-------- SUPPLIED MATERIAL --------

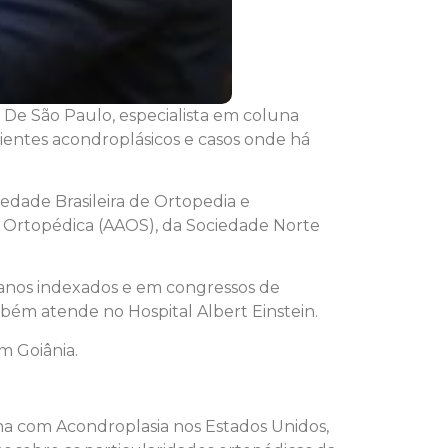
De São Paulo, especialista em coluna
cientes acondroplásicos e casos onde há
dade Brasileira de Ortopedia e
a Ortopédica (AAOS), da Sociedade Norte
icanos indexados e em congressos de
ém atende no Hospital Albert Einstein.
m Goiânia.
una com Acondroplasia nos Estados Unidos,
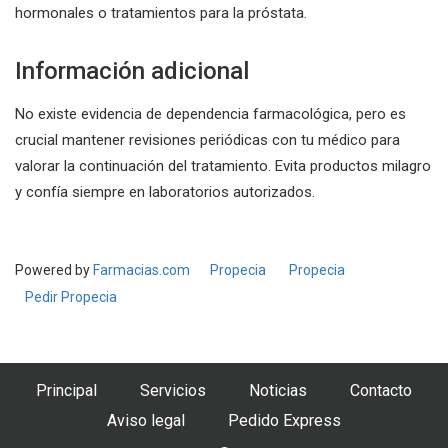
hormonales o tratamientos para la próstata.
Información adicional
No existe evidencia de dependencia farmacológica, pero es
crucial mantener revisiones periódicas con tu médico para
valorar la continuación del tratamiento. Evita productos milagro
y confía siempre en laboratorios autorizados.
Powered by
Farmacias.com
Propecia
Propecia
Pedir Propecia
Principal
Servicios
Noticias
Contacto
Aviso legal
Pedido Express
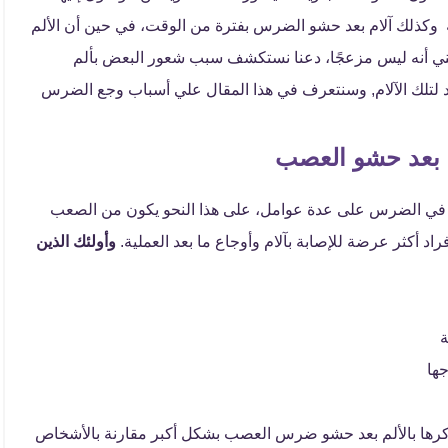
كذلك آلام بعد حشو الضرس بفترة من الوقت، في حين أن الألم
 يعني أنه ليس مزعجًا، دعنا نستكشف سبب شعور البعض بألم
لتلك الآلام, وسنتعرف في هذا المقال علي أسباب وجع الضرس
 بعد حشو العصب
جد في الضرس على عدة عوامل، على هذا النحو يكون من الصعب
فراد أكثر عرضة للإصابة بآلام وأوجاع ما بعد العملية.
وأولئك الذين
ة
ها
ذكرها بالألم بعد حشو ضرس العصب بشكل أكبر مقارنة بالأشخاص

--------

- REQUIRED ACTION -
Throughout the data above, report every line that contains the string "para".

- EXERCISE RESULT -
hormonales o tratamientos para la próstata.
crucial mantener revisiones periódicas con tu médico para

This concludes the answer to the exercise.